Dataset records
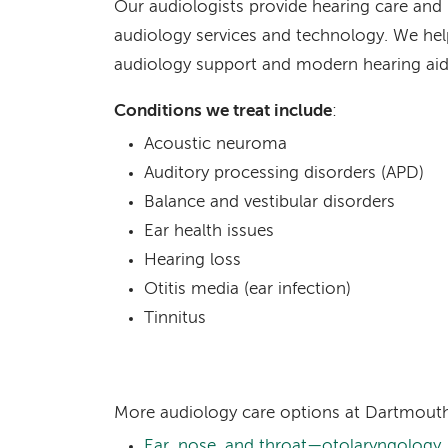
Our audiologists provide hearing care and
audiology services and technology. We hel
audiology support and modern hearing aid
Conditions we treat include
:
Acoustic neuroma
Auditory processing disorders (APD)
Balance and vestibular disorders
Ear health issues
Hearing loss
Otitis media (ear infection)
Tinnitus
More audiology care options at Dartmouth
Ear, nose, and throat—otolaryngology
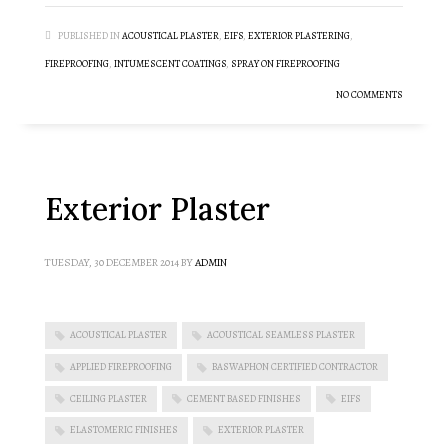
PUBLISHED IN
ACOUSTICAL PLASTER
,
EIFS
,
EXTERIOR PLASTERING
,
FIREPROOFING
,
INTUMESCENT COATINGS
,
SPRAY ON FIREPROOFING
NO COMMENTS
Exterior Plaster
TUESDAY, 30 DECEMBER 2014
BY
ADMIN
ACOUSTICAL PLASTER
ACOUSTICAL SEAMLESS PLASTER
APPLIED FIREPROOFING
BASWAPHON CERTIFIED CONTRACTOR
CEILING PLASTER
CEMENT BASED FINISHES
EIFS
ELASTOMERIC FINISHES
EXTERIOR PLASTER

--

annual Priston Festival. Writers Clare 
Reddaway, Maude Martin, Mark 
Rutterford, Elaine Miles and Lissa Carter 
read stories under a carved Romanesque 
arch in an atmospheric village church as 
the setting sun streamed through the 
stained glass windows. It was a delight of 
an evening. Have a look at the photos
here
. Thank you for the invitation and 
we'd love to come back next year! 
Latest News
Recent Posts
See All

--

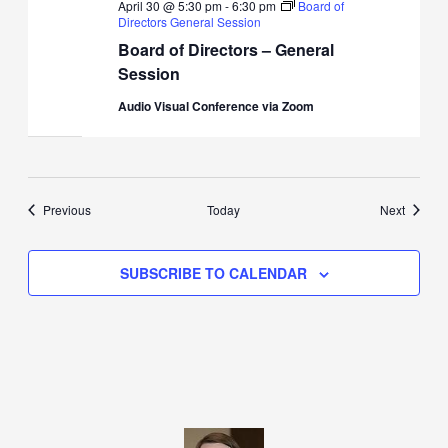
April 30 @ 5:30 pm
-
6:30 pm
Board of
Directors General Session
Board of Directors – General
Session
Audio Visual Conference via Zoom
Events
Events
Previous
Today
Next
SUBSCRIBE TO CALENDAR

Aim of the task
For the string "Board", filter the data and copy out each line where it occurs.

The completed task
Board of
Board of Directors – General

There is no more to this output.